Do you know what it says at the beginning of Hebrews? Who is sitting at the controls of the power, who upholds the whole thing by His word of power? Our Savior. Understanding this makes David's exhortation in verses 9 and 10 clearly understandable. David is counseling these people who are against him. "Surely men of low degree are vanity, and men of high degree are a lie: to be laid in the balance, they are altogether lighter than vanity. Trust not in oppression, and become not vain in robbery. If riches increase, set not your heart upon them."
When David says in Psalm 62:11 that "God has spoken once; twice I have heard this," he is using a Hebrew idiom that means in English "I have heard this over and over." It means "repeatedly." In practical application it means that God will always decide the outcome of whatever is in dispute, whatever hangs in the balance. He is sitting in judgment of the whole earth.
We are going to look more closely at the word "power." Some translations will translate that word "strength." Either one is correct.
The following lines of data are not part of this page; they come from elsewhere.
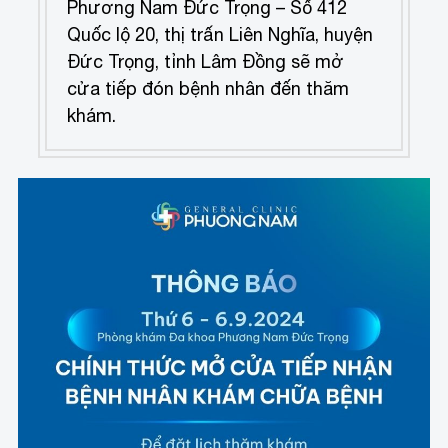
Phương Nam Đức Trọng – Số 412
Quốc lộ 20, thị trấn Liên Nghĩa, huyện
Đức Trọng, tỉnh Lâm Đồng sẽ mở
cửa tiếp đón bệnh nhân đến thăm
khám.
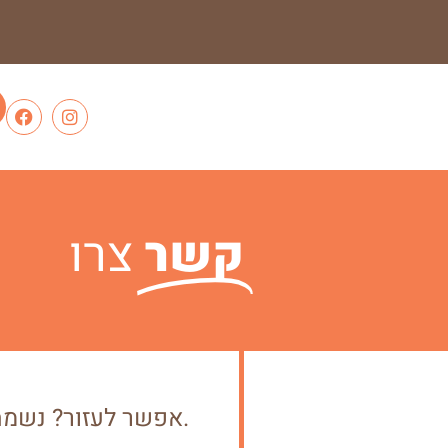
קשר
צרו
אפשר לעזור? נשמח לסייע לכם בכל שאלה או בקשה. כתבו לנו ונחזור אליכם בהקדם.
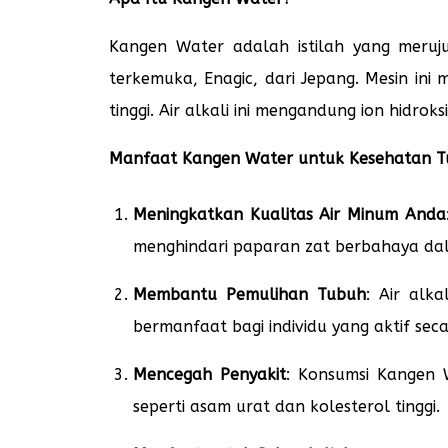
Kangen Water adalah istilah yang meruju
terkemuka, Enagic, dari Jepang. Mesin ini
tinggi. Air alkali ini mengandung ion hidro
Manfaat Kangen Water untuk Kesehatan 
Meningkatkan Kualitas Air Minum Anda
menghindari paparan zat berbahaya dal
Membantu Pemulihan Tubuh
: Air alk
bermanfaat bagi individu yang aktif secar
Mencegah Penyakit
: Konsumsi Kangen
seperti asam urat dan kolesterol tinggi.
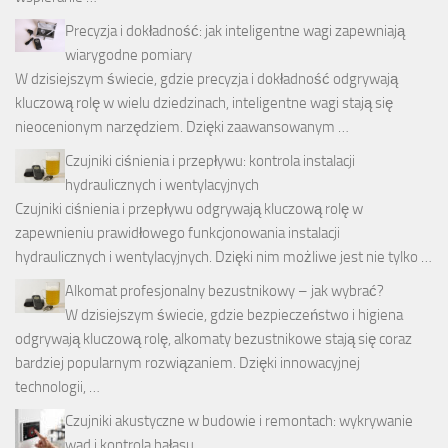
Precyzja i dokładność: jak inteligentne wagi zapewniają
wiarygodne pomiary
W dzisiejszym świecie, gdzie precyzja i dokładność odgrywają
kluczową rolę w wielu dziedzinach, inteligentne wagi stają się
nieocenionym narzędziem. Dzięki zaawansowanym …
Czujniki ciśnienia i przepływu: kontrola instalacji
hydraulicznych i wentylacyjnych
Czujniki ciśnienia i przepływu odgrywają kluczową rolę w
zapewnieniu prawidłowego funkcjonowania instalacji
hydraulicznych i wentylacyjnych. Dzięki nim możliwe jest nie tylko …
Alkomat profesjonalny bezustnikowy – jak wybrać?
W dzisiejszym świecie, gdzie bezpieczeństwo i higiena
odgrywają kluczową rolę, alkomaty bezustnikowe stają się coraz
bardziej popularnym rozwiązaniem. Dzięki innowacyjnej
technologii, …
Czujniki akustyczne w budowie i remontach: wykrywanie
wad i kontrola hałasu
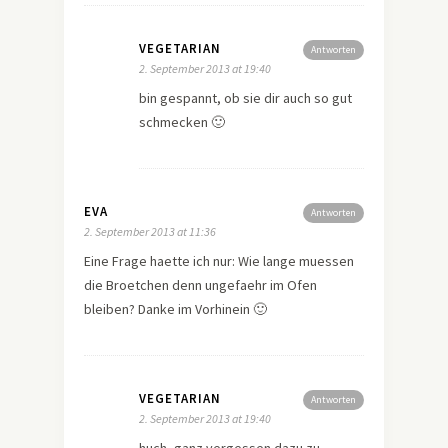
VEGETARIAN
Antworten
2. September 2013 at 19:40
bin gespannt, ob sie dir auch so gut
schmecken 🙂
EVA
Antworten
2. September 2013 at 11:36
Eine Frage haette ich nur: Wie lange muessen
die Broetchen denn ungefaehr im Ofen
bleiben? Danke im Vorhinein 🙂
VEGETARIAN
Antworten
2. September 2013 at 19:40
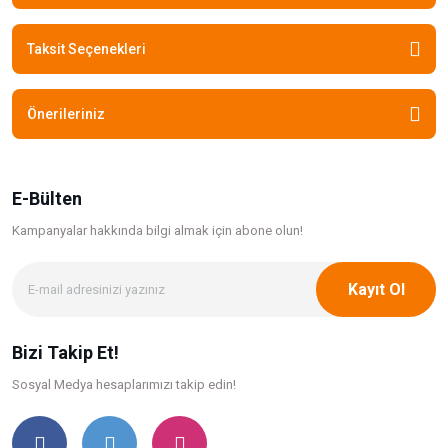
Taksit Seçenekleri
Önerileriniz
E-Bülten
Kampanyalar hakkında bilgi
almak için abone olun!
Kayıt Ol
Bizi Takip Et!
Sosyal Medya hesaplarımızı takip edin!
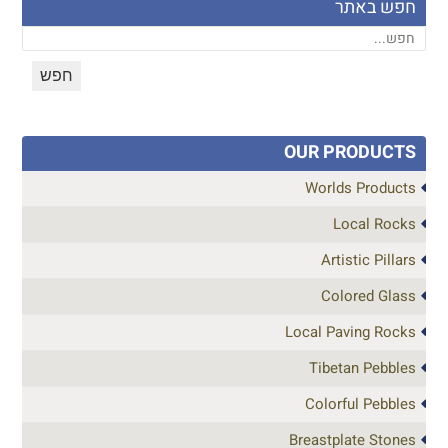
חפש באתר
OUR PRODUCTS
Worlds Products
Local Rocks
Artistic Pillars
Colored Glass
Local Paving Rocks
Tibetan Pebbles
Colorful Pebbles
Breastplate Stones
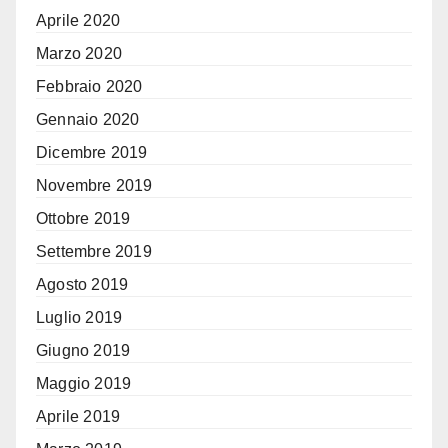
Aprile 2020
Marzo 2020
Febbraio 2020
Gennaio 2020
Dicembre 2019
Novembre 2019
Ottobre 2019
Settembre 2019
Agosto 2019
Luglio 2019
Giugno 2019
Maggio 2019
Aprile 2019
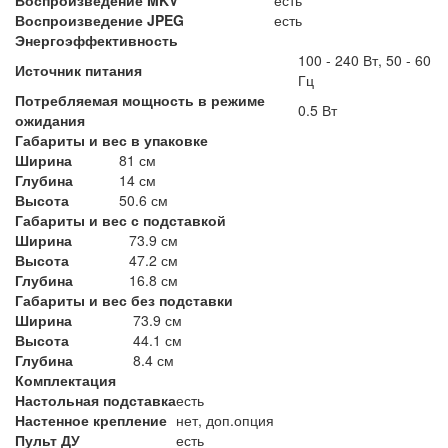
Воспроизведение JPEG
есть
Энергоэффективность
100 - 240 Вт, 50 - 60
Источник питания
Гц
Потребляемая мощность в режиме
0.5 Вт
ожидания
Габариты и вес в упаковке
Ширина
81 см
Глубина
14 см
Высота
50.6 см
Габариты и вес с подставкой
Ширина
73.9 см
Высота
47.2 см
Глубина
16.8 см
Габариты и вес без подставки
Ширина
73.9 см
Высота
44.1 см
Глубина
8.4 см
Комплектация
Настольная подставка
есть
Настенное крепление
нет, доп.опция
Пульт ДУ
есть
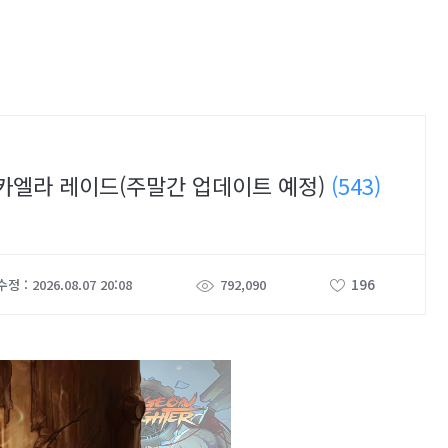
 미카엘라 레이드(주말간 업데이트 예정)
(543)
196
정 : 2026.08.07 20:08
792,090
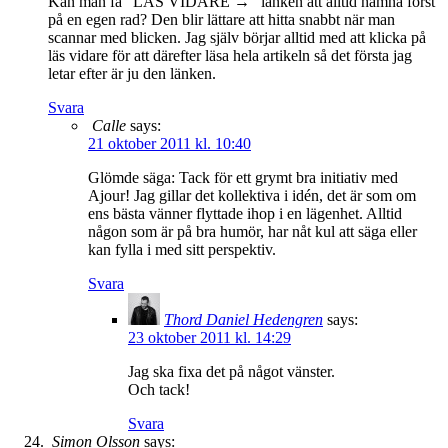
Kan man få ”LÄS VIDARE →” länken att alltid hamna först
på en egen rad? Den blir lättare att hitta snabbt när man
scannar med blicken. Jag själv börjar alltid med att klicka på
läs vidare för att därefter läsa hela artikeln så det första jag
letar efter är ju den länken.
Svara
Calle
says:
21 oktober 2011 kl. 10:40
Glömde säga: Tack för ett grymt bra initiativ med
Ajour! Jag gillar det kollektiva i idén, det är som om
ens bästa vänner flyttade ihop i en lägenhet. Alltid
någon som är på bra humör, har nåt kul att säga eller
kan fylla i med sitt perspektiv.
Svara
Thord Daniel Hedengren
says:
23 oktober 2011 kl. 14:29
Jag ska fixa det på något vänster.
Och tack!
Svara
Simon Olsson
says:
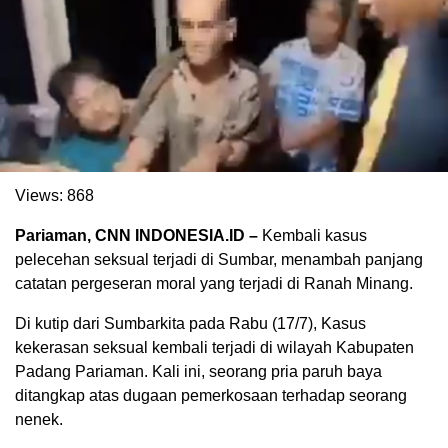
Views:
868
Pariaman, CNN INDONESIA.ID –
Kembali kasus
pelecehan seksual terjadi di Sumbar, menambah panjang
. Ukuran gambar 480px x 600px
catatan pergeseran moral yang terjadi di Ranah Minang.
Di kutip dari Sumbarkita pada Rabu (17/7), Kasus
kekerasan seksual kembali terjadi di wilayah Kabupaten
Padang Pariaman. Kali ini, seorang pria paruh baya
ditangkap atas dugaan pemerkosaan terhadap seorang
nenek.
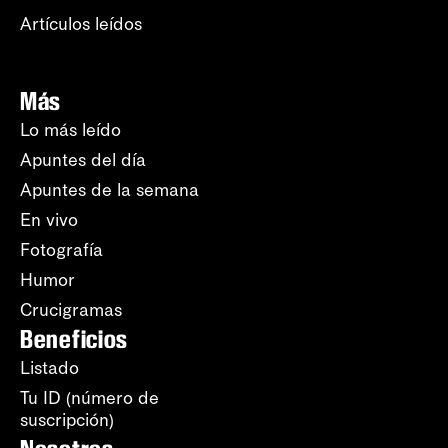
Artículos leídos
Más
Lo más leído
Apuntes del día
Apuntes de la semana
En vivo
Fotografía
Humor
Crucigramas
Beneficios
Listado
Tu ID (número de
suscripción)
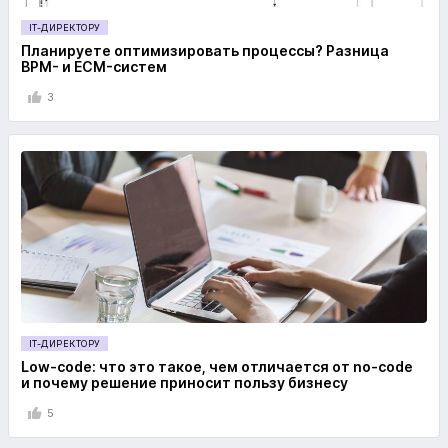
IT-ДИРЕКТОРУ
Планируете оптимизировать процессы? Разница
BPM- и ECM-систем
3
IT-ДИРЕКТОРУ
Low-code: что это такое, чем отличается от no-code
и почему решение приносит пользу бизнесу
5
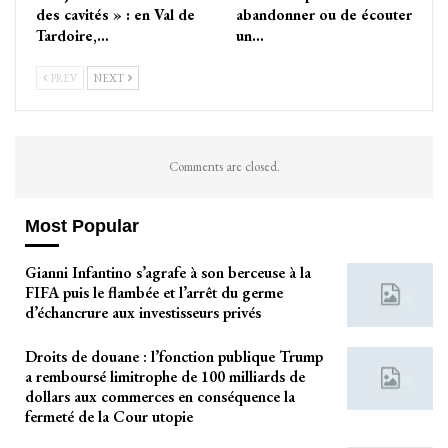
des cavités » : en Val de
abandonner ou de écouter
Tardoire,…
un…
PREV
NEXT
Comments are closed.
Most Popular
Gianni Infantino s’agrafe à son berceuse à la
FIFA puis le flambée et l’arrêt du germe
d’échancrure aux investisseurs privés
Droits de douane : l’fonction publique Trump
a remboursé limitrophe de 100 milliards de
dollars aux commerces en conséquence la
fermeté de la Cour utopie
Power is defined in the Reader's Digest Oxford Complete Word Finder as: "having the ability to act; influence."
This next definition is really rich. It is from the same dictionary. It says: "A particular faculty of body or mind capability." That definition of power or strength opens a whole other exciting avenue. It takes the meaning of "power" from being nothing more than brute overwhelming force into such areas of power as intellect. Do you think intellect is not a power? Also in areas of wisdom, understanding, vision, logic, energy, eloquence, wealth, authority, privilege, prerogative, control, mastery, persuasion, forgiveness, mercy, and it goes on and on and on.
All of those things, and many more, are encompassed within that word "power" or "strength." Where else are we going to turn to who has this awesome package of powers to use to come to our aid? There is no help like Him anywhere, because power belongs to Him. We will see more of this tomorrow. Is there any area of life; is there any need that He is not superior to any source that we might possibly seek out to provide help during our time of need? I am not saying that we should not use human beings, but it would go a lot better if we seek God first, and then use them. So David is suggesting to us that whenever you are in trouble and need help, why not just go right to the top? Why fool around?
In verse 12 David adds yet another quality we very much need to consider. God is not only just, as David states, but He renders to everyone according to his deeds. He will punish, but He is also merciful, for within the context He is the very pinnacle of love. "God is love." I think you understand that in the biblical spiritual sense "the love of God is shed abroad in our hearts by His Holy Spirit." We do not have that love until He gives it, and then that begins to enable us to keep the commandments the way God intends that they be kept, because that power is distributed to us.
Do you think we need this relationship with God, or what? This entire Psalm 62 is a brief general instruction explaining why we should trust God. It is simply stated, and to those who believe, there is nobody more trustworthy. It is that simple. It does not have to be complicated. There is just nobody more trustworthy. So in a broad way, David is saying that God's power to act in behalf of His purposes is the very foundation of our faith in Him.